→ **Exercise objective**
Note each line in the data below that holds "sistem", and copy it.

→ **Material supplied**
———

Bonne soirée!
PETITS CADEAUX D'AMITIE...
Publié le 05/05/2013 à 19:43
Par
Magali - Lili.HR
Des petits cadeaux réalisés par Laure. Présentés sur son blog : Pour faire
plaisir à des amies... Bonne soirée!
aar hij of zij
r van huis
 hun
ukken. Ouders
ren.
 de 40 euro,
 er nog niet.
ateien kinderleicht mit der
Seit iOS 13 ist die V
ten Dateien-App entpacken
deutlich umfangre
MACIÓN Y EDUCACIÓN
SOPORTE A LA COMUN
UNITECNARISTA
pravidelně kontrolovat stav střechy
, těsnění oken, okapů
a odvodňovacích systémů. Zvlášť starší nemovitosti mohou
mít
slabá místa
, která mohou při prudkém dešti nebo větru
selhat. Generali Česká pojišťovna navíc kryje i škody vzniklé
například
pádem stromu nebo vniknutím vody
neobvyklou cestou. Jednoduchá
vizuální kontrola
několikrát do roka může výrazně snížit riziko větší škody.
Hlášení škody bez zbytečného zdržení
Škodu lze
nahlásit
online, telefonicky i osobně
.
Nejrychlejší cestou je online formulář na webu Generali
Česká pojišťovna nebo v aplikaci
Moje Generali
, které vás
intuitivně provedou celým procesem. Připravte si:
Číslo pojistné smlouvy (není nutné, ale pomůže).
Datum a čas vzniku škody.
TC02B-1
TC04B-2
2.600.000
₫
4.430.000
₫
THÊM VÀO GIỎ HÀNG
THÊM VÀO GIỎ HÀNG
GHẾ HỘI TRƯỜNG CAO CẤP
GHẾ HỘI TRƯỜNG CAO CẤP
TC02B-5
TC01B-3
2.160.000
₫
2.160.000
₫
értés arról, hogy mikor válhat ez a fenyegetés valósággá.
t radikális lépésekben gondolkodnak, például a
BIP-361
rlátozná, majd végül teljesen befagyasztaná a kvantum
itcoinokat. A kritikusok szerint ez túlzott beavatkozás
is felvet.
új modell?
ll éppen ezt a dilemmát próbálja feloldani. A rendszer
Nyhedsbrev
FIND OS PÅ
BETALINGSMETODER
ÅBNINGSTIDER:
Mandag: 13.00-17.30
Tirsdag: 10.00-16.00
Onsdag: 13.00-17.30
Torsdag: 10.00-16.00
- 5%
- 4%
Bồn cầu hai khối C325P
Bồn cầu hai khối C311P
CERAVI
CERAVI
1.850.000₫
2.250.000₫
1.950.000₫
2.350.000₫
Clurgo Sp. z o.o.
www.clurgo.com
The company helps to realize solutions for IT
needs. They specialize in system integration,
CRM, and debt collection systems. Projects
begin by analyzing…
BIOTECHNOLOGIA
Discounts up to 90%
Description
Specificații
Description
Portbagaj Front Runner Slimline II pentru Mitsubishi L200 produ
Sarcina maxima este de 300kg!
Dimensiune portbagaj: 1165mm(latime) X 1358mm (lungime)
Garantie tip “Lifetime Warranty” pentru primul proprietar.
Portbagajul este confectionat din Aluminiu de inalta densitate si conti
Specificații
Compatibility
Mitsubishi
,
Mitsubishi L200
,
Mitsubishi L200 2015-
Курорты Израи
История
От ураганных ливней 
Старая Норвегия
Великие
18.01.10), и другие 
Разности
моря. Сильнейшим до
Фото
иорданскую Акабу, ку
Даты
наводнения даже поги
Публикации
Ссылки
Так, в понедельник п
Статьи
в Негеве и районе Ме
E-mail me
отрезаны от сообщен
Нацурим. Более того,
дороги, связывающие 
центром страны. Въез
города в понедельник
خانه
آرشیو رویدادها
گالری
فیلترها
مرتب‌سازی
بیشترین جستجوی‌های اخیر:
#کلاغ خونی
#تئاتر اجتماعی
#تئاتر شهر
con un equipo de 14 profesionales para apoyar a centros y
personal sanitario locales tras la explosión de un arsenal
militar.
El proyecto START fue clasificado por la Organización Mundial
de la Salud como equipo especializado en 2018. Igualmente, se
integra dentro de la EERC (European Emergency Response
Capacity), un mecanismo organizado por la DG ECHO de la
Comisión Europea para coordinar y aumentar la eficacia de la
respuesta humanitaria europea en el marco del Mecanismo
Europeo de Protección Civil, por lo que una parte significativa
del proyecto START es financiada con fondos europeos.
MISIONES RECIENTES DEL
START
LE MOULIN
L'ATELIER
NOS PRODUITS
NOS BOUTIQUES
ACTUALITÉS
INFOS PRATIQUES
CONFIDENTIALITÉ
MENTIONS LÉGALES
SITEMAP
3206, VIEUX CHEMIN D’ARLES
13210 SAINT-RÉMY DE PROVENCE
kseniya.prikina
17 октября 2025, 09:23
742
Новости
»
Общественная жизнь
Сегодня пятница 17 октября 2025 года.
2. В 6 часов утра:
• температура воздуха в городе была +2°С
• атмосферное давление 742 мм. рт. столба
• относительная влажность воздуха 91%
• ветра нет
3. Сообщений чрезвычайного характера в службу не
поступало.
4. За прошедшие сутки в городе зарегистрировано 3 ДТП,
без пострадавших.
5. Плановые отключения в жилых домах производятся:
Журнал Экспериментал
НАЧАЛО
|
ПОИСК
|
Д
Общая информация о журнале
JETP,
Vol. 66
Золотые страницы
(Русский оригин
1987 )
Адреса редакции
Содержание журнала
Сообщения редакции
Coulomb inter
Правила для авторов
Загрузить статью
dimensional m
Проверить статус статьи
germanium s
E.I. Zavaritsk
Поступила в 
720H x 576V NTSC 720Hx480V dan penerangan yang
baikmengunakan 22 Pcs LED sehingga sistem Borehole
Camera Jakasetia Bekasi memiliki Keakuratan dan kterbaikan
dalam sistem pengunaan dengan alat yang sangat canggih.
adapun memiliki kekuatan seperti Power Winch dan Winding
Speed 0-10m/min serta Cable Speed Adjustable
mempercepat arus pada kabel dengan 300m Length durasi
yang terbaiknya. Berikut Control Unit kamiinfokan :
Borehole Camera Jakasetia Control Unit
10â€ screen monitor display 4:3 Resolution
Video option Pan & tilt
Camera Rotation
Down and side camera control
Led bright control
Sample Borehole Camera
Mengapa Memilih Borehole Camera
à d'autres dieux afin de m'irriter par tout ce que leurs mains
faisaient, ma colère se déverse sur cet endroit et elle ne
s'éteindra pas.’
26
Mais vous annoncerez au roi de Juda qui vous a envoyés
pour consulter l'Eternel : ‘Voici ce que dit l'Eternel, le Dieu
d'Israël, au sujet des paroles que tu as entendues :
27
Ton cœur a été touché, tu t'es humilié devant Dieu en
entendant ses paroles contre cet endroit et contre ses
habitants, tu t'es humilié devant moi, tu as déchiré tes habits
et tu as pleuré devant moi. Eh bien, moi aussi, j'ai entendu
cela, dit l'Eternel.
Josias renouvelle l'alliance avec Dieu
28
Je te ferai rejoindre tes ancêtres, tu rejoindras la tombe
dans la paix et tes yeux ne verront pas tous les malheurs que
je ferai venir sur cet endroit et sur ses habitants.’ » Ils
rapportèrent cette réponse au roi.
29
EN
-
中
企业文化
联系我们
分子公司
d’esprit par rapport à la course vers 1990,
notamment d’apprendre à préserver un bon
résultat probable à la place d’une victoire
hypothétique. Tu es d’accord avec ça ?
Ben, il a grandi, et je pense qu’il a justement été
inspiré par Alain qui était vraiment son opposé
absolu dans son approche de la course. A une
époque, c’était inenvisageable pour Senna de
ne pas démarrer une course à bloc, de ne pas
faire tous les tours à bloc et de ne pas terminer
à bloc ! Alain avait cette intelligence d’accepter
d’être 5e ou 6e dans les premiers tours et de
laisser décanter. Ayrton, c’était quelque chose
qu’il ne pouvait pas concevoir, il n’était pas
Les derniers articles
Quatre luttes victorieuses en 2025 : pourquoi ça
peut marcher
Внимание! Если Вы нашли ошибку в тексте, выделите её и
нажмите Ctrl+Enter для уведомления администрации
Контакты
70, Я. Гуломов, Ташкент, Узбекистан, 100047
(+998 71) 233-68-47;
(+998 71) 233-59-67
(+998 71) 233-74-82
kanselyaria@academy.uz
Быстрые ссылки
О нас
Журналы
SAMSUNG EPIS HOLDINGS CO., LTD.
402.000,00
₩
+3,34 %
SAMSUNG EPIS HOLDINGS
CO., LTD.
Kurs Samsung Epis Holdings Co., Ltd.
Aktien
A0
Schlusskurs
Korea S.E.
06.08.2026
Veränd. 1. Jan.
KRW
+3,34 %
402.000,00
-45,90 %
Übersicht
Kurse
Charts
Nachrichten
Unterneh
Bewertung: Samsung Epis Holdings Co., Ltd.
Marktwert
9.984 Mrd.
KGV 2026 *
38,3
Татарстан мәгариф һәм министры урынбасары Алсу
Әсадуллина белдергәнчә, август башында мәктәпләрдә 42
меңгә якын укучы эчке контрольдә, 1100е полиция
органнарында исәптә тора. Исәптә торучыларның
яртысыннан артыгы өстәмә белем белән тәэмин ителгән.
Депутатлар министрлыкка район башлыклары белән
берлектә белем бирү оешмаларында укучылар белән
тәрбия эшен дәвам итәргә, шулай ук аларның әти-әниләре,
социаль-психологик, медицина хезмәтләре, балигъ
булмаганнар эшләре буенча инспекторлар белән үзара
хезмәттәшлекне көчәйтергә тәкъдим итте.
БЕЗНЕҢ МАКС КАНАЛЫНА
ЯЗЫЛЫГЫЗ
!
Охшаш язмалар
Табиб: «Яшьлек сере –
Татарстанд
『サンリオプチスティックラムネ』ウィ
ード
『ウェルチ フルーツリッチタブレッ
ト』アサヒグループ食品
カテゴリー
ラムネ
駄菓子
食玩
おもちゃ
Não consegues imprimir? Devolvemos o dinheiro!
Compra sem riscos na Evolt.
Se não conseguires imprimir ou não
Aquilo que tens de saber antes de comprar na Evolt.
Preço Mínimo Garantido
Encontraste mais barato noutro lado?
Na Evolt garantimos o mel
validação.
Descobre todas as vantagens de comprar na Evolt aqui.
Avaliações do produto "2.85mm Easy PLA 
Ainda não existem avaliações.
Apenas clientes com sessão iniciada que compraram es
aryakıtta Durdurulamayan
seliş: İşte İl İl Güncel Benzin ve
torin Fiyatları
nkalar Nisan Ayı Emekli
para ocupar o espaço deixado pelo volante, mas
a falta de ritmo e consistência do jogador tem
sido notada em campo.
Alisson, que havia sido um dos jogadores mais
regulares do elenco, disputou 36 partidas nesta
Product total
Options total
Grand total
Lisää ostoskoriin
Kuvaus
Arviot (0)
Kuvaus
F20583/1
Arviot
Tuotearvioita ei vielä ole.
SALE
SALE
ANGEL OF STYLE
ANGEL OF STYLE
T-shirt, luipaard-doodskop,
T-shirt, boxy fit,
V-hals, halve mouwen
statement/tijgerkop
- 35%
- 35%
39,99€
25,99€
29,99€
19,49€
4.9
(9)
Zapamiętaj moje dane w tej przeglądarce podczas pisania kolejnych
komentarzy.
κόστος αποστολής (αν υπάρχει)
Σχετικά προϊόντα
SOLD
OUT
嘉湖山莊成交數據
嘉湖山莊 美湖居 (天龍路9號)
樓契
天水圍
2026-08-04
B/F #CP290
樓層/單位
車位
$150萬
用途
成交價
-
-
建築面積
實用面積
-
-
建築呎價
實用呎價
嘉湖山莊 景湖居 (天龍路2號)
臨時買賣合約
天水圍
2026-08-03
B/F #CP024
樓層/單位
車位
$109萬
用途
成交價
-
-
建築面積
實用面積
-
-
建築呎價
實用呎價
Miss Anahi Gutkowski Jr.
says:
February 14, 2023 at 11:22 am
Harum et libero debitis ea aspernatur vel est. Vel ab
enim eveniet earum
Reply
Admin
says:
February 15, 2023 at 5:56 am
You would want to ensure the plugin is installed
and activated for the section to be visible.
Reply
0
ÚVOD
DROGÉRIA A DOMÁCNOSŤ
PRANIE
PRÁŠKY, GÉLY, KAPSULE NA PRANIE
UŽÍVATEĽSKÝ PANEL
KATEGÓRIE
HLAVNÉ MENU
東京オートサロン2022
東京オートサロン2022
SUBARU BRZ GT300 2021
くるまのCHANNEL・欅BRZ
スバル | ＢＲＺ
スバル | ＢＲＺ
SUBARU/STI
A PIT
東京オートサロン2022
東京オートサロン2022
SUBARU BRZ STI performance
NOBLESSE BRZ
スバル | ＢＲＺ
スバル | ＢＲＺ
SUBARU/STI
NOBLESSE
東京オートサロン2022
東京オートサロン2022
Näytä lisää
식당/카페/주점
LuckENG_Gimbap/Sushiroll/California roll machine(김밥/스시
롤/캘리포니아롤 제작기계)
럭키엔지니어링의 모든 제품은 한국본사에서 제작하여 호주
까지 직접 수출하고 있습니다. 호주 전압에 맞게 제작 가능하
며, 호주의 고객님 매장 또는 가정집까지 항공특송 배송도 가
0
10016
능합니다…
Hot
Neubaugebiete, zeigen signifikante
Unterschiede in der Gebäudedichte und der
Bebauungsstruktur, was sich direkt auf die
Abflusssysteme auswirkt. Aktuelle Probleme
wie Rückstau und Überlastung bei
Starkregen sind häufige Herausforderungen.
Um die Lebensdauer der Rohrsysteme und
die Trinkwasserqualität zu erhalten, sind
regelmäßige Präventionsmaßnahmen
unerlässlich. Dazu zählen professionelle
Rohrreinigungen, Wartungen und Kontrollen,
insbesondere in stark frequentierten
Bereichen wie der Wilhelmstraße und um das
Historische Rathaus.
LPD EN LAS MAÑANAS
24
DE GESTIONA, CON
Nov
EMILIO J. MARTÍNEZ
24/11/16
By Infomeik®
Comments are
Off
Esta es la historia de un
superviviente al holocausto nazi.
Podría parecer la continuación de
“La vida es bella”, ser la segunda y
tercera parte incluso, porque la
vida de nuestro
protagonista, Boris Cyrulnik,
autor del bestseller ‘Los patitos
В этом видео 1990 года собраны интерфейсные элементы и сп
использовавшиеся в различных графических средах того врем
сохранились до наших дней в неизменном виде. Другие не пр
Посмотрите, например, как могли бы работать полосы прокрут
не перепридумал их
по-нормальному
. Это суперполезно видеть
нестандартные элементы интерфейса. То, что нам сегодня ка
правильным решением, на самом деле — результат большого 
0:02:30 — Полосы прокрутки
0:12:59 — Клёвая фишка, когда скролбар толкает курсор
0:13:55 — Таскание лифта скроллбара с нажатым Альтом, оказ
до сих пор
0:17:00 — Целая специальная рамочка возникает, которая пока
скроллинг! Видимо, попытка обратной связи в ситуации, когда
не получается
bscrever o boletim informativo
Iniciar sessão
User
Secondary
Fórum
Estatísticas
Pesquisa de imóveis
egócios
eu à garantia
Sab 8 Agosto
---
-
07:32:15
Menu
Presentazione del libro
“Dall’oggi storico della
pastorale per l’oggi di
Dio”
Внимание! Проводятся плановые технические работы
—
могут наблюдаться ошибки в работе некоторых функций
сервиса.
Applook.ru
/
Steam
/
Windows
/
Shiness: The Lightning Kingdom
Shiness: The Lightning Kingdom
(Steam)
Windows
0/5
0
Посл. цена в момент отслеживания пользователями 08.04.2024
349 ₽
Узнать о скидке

———

→ **Exercise response**
baikmengunakan 22 Pcs LED sehingga sistem Borehole
dalam sistem pengunaan dengan alat yang sangat canggih.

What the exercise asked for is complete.